Mega-Events and Civil Societies
Queen Mary, University of London, on Thursday 26 and Friday 27 June 2008
Keynote speakers
John Horne, University of Central Lancashire, UK; Arthur Mol, Wageningen University, Netherlands; Kris Olds, University of Wisconsin-Madison, USA.
Conference Programme
Please click here for the conference programme, here to read the abstracts and here to read a selection of the draft papers.
Registration Form
Please click here for the registration form. Please return the registration form either by email to Adam Fagan, or by post to The Department of Politics, Queen Mary, University of London, Mile End Road, London, E1 4NS by Thursday 12 June 2008.
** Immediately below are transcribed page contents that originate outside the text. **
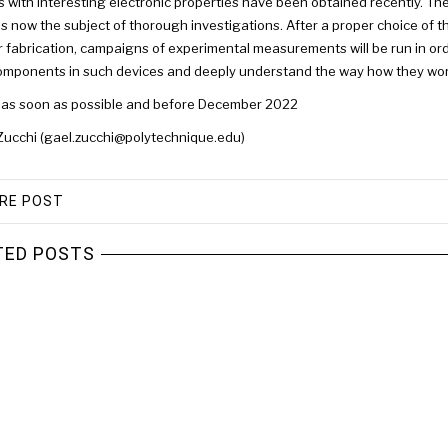
s with interesting electronic properties have been obtained recently. The
is now the subject of thorough investigations. After a proper choice of th
r fabrication, campaigns of experimental measurements will be run in orde
omponents in such devices and deeply understand the way how they wor
 as soon as possible and before December 2022
Zucchi (gael.zucchi@polytechnique.edu)
RE POST
TED POSTS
Sporting mega-events, such as Olympic and Commonwealth Games and World Cups, have over the last two decades become increasingly central to the design and implementation of urban renewal strategies and the projection of local civic cultural and social identities to global audiences. They are widely held to act as key showcase opportunities for attracting external income investment, implementing major infrastructural development projects, creating new employment, reinforcing cultural democratisation and constructing enduring physical and symbolic legacies. They also, increasingly, function as key international governance regimes for the dissemination of current expressions of universal worldviews, such as human rights, civil equality, and environmentalism: indeed, major international tournaments, from World Cups to Olympic Games, now routinely demand the integration of sustainable development principles into event staging.
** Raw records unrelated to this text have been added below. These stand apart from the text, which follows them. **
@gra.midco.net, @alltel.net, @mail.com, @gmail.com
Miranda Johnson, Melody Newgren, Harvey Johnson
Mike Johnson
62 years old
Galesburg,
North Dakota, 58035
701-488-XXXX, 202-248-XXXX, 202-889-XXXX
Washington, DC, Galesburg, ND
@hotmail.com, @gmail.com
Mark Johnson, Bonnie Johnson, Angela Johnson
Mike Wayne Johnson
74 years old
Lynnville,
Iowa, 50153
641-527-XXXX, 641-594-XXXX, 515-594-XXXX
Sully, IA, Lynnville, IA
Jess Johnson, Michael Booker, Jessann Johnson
Yet for civil societies, sporting mega-events are also inherently problematic and controversial. Their staging has recently been associated by a number of academics and social actors with the channelling of public resources to transnational corporate interests, the attendant privatisation of public space, the suspension and loss of civil liberties, the reduction of democratic accountability, the downgrading of social policy priorities, and the entrenchment of social polarisation.
This project therefore is bringing together academics from across disciplines for an international cross-disciplinary workshop, to be held on the Mile End campus of Queen Mary, University of London, on Thursday 26 and Friday 27 June 2008.